[Start of Attachment]

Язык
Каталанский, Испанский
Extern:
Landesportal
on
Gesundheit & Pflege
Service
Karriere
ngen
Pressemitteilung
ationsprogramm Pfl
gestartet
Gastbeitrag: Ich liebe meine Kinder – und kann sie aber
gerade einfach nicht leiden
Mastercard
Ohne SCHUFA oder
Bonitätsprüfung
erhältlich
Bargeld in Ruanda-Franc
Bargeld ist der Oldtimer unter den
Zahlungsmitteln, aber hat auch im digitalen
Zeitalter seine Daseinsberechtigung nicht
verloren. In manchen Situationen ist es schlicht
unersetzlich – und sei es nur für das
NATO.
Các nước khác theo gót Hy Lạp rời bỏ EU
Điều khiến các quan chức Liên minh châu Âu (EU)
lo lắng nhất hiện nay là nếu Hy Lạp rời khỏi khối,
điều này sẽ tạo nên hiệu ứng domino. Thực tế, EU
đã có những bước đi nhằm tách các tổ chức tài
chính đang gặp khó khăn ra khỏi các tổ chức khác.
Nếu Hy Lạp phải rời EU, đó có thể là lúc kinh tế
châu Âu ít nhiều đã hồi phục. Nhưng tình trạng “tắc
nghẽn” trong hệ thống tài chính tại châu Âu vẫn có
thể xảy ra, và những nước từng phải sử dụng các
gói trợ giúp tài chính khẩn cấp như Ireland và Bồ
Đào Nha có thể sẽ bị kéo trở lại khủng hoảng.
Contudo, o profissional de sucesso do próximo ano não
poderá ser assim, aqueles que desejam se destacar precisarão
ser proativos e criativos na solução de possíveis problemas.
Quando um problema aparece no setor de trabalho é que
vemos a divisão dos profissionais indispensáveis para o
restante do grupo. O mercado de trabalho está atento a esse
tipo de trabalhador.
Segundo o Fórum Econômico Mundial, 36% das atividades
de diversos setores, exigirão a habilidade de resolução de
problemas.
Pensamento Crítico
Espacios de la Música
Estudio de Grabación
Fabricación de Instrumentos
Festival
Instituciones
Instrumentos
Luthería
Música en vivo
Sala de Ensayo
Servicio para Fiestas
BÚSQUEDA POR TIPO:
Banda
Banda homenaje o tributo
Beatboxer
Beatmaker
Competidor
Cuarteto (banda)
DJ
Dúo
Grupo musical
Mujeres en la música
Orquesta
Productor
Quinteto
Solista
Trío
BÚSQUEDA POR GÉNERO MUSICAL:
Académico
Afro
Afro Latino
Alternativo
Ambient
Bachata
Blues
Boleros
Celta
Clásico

[End of Attachment]

- [EXERCISE AIM]: Nothing in the records should be left out; write all of them out again exactly.

- [EXERCISE ANSWER]:
Язык
Каталанский, Испанский
Extern:
Landesportal
on
Gesundheit & Pflege
Service
Karriere
ngen
Pressemitteilung
ationsprogramm Pfl
gestartet
Gastbeitrag: Ich liebe meine Kinder – und kann sie aber
gerade einfach nicht leiden
Mastercard
Ohne SCHUFA oder
Bonitätsprüfung
erhältlich
Bargeld in Ruanda-Franc
Bargeld ist der Oldtimer unter den
Zahlungsmitteln, aber hat auch im digitalen
Zeitalter seine Daseinsberechtigung nicht
verloren. In manchen Situationen ist es schlicht
unersetzlich – und sei es nur für das
NATO.
Các nước khác theo gót Hy Lạp rời bỏ EU
Điều khiến các quan chức Liên minh châu Âu (EU)
lo lắng nhất hiện nay là nếu Hy Lạp rời khỏi khối,
điều này sẽ tạo nên hiệu ứng domino. Thực tế, EU
đã có những bước đi nhằm tách các tổ chức tài
chính đang gặp khó khăn ra khỏi các tổ chức khác.
Nếu Hy Lạp phải rời EU, đó có thể là lúc kinh tế
châu Âu ít nhiều đã hồi phục. Nhưng tình trạng “tắc
nghẽn” trong hệ thống tài chính tại châu Âu vẫn có
thể xảy ra, và những nước từng phải sử dụng các
gói trợ giúp tài chính khẩn cấp như Ireland và Bồ
Đào Nha có thể sẽ bị kéo trở lại khủng hoảng.
Contudo, o profissional de sucesso do próximo ano não
poderá ser assim, aqueles que desejam se destacar precisarão
ser proativos e criativos na solução de possíveis problemas.
Quando um problema aparece no setor de trabalho é que
vemos a divisão dos profissionais indispensáveis para o
restante do grupo. O mercado de trabalho está atento a esse
tipo de trabalhador.
Segundo o Fórum Econômico Mundial, 36% das atividades
de diversos setores, exigirão a habilidade de resolução de
problemas.
Pensamento Crítico
Espacios de la Música
Estudio de Grabación
Fabricación de Instrumentos
Festival
Instituciones
Instrumentos
Luthería
Música en vivo
Sala de Ensayo
Servicio para Fiestas
BÚSQUEDA POR TIPO:
Banda
Banda homenaje o tributo
Beatboxer
Beatmaker
Competidor
Cuarteto (banda)
DJ
Dúo
Grupo musical
Mujeres en la música
Orquesta
Productor
Quinteto
Solista
Trío
BÚSQUEDA POR GÉNERO MUSICAL:
Académico
Afro
Afro Latino
Alternativo
Ambient
Bachata
Blues
Boleros
Celta
Clásico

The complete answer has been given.